On the night of December 16, locals in Kirkuk reported gunfire. A Turkmen political office was targeted. On Sunday morning, several Kurdish students at the University of Kirkuk were detained by the PMF, locals claimed. The Shi’ite militias were supposed to withdraw from Kirkuk in late October, and their continued presence has resulted in extrajudicial detentions of locals, especially Kurds, say activists. Hemin Hawrami, a senior assistant to former Kurdistan region president Masoud Barzani, tweeted: “Atrocities, oppressions, blockade and collective punishment by Iran-backed Shi’ite militias in Kirkuk failed to break the will and firm determination of our people.”
This reminds residents of the lack of security in the city that existed in the years leading up to rise of ISIS. Terrorist groups in and around Kirkuk often targeted the city before 2014. The divisions within the city enabled terrorist cells to grow. Now, Kurdish resentment at heavy-handed Iraqi tactics risks another round of protests and violence. The Iraqi government and its allied militias removed Kurdish flags when they rolled into the city in October. They replaced them with Iraqi flags and Turkmen nationalist flags. At schools, monuments and other places, the symbolic change angers Kurdish locals. Under Kurdish governance, the Provincial Council in Kurdistan voted in March 2017 to raise the Kurdish flag alongside the Iraqi one. In August, the local Turkmen Front appealed to an Iraqi court, which ruled that the Kurdish flag should be taken down. Two months later, the Iraqis carried out the court decision by force. The Kurdish governor, Najmaldin Karim, was expelled from his office and Kurdish officials fled the city.
Since October, the Iraqi government has sought to increase its control of the economy in the city, signing a new oil deal on December 9 to export 60,000 barrels of oil per day to Iran, in exchange for Iran sending a similar amount to Iraqi’s southern ports. Baghdad wants to redirect Kirkuk’s oil to Iran and elsewhere after years in which the KRG exported that oil via Turkey.
On December 15, the UN high commissioner for human rights issued a report expressing “serious concern” about violence in the city of Tuz Khurmatu, southeast of Kirkuk. The city had been occupied by Iraqi forces in October. “In recent weeks, clashes have broken out between Kurdish Security Forces, also known as the Peshmerga, and Turkmen Popular Mobilization Units. This fighting has to date resulted in an unconfirmed number of deaths in each group.” A UN team visited the area for a week in early December, and noted that 150 buildings had been burned. The UN noted in October that many Kurdish families had fled the city and not returned, and that Kurds reported their houses had been looted.
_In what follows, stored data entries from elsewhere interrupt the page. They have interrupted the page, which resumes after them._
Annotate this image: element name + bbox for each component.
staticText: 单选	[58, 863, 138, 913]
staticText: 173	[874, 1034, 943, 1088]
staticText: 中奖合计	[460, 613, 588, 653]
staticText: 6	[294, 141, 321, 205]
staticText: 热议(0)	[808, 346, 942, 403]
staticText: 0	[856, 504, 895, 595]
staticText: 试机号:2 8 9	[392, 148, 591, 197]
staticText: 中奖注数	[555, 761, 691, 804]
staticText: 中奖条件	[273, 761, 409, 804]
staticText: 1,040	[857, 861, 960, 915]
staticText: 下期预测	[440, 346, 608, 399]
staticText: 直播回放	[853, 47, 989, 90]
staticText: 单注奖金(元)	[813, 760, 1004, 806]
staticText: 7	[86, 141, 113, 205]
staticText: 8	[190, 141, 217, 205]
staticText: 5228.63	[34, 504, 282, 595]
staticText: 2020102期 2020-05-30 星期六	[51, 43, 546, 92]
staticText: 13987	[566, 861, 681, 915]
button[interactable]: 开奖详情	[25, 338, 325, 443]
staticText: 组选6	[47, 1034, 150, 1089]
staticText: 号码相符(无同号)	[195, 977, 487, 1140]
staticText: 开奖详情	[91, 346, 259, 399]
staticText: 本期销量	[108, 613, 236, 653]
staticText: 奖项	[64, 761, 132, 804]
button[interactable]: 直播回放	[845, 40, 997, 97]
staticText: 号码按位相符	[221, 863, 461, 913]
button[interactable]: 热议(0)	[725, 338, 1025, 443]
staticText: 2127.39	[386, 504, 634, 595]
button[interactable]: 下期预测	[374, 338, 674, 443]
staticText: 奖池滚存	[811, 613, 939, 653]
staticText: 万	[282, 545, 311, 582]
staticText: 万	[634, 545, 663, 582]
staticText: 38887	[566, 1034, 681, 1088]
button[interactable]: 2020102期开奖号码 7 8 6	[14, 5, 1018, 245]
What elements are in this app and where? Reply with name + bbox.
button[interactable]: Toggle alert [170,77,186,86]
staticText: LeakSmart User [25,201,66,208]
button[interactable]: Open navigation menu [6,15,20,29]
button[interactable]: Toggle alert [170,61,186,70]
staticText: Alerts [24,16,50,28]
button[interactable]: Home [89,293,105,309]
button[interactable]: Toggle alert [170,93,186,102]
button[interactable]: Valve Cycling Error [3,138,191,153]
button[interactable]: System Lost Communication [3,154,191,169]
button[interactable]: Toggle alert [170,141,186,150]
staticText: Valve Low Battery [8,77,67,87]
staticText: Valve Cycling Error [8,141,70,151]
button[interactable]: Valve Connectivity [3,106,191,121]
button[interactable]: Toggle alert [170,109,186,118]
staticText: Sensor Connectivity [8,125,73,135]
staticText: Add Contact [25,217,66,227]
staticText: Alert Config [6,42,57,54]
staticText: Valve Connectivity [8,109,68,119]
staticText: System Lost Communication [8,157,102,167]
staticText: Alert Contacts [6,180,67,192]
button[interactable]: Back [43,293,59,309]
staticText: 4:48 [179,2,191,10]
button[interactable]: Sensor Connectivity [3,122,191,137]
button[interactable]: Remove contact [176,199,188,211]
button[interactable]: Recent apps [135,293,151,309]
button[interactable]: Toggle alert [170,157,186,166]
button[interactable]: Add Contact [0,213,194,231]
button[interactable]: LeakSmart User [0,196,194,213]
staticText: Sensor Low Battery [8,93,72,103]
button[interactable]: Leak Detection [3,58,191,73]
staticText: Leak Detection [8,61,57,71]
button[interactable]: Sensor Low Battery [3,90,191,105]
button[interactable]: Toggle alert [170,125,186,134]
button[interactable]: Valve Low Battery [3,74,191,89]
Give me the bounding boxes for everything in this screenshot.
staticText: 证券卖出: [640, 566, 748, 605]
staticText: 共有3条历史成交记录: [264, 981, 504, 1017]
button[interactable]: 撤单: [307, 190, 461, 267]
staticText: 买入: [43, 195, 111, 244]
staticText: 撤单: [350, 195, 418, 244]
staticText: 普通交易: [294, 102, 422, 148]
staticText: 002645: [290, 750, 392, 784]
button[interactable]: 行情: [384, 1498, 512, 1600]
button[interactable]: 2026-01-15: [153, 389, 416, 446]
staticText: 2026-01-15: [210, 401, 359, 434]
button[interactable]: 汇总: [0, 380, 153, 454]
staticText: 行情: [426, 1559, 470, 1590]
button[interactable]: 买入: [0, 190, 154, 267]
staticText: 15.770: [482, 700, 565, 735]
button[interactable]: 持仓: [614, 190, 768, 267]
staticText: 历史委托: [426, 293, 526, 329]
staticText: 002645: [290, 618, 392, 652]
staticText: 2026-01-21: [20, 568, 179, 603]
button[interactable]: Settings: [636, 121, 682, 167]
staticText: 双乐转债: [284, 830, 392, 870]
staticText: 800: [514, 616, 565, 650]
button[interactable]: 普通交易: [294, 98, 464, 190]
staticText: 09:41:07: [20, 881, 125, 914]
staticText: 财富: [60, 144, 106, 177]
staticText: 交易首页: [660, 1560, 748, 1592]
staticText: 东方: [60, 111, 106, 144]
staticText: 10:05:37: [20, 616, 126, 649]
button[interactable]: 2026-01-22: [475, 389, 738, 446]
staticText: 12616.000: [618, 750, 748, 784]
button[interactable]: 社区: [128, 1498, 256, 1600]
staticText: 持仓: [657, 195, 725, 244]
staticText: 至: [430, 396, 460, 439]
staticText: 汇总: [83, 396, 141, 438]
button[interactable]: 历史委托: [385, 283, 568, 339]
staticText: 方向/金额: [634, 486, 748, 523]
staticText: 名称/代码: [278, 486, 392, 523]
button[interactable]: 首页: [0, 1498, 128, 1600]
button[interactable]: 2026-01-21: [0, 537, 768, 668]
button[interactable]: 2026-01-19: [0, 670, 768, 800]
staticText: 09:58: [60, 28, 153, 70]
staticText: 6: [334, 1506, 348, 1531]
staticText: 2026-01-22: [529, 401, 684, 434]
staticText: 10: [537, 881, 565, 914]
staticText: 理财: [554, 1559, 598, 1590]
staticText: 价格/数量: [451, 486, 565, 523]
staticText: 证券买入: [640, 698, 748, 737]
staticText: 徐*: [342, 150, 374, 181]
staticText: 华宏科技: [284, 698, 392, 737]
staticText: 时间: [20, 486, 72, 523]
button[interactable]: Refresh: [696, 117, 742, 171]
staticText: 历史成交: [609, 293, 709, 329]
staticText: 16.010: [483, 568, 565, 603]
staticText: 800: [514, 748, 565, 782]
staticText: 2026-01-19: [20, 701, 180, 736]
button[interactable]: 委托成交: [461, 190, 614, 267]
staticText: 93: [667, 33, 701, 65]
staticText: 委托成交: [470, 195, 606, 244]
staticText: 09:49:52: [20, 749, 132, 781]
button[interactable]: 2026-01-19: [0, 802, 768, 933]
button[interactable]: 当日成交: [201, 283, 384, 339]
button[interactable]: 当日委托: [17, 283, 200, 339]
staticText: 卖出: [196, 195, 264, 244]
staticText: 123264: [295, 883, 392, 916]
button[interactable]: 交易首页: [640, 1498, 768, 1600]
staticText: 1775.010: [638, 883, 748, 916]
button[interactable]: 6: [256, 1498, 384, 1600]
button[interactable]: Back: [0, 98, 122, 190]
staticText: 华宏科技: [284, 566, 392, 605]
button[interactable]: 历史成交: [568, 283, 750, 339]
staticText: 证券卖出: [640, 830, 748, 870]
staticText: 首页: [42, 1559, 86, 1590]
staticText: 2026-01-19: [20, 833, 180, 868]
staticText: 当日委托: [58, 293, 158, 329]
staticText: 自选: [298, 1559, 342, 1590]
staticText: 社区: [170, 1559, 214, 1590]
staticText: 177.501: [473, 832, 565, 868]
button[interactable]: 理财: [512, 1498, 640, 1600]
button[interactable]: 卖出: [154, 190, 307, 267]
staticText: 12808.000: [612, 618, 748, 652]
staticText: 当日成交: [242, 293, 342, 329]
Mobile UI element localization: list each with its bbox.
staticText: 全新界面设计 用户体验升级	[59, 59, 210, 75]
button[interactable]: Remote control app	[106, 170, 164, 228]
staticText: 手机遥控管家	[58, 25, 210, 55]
Since early December, there have also been clashes near Tuz Khurmatu in the mountains to the east of the city. According to Kurdish media network NRT, the Iraqi Army sought to attack a group of “Sunni fighters” on Ghara Mountain. In addition, mortars and rockets were fired at Tuz from the mountains, and Iraqi warplanes bombed the area in response. Rudaw, a Kurdish media network, has also reported that an armed group of Kurds had formed a “liberation army” in the mountains to resist Iraqi control. There were also rumors that other armed men, comprised of Kurds and Arabs, were operating in rural areas near Tuz. The picture painted in various reports is that the swift advance of the Iraqi Army and Shi’ite militias will be contested by disaffected groups, including Kurds and Sunni Arabs. This could represent a return to the years before 2014, when jihadist groups such as Ansar al-Sunnah and Ansar al-Islam operated in the area, fueled by Sunni grievances against what they saw as a pro-Iranian regime in Baghdad. A new insurgency could be ignited by these grievances as well as by former ISIS fighters who survived and fled into the Hamrin Mountains and other rural areas, awaiting their chance to return.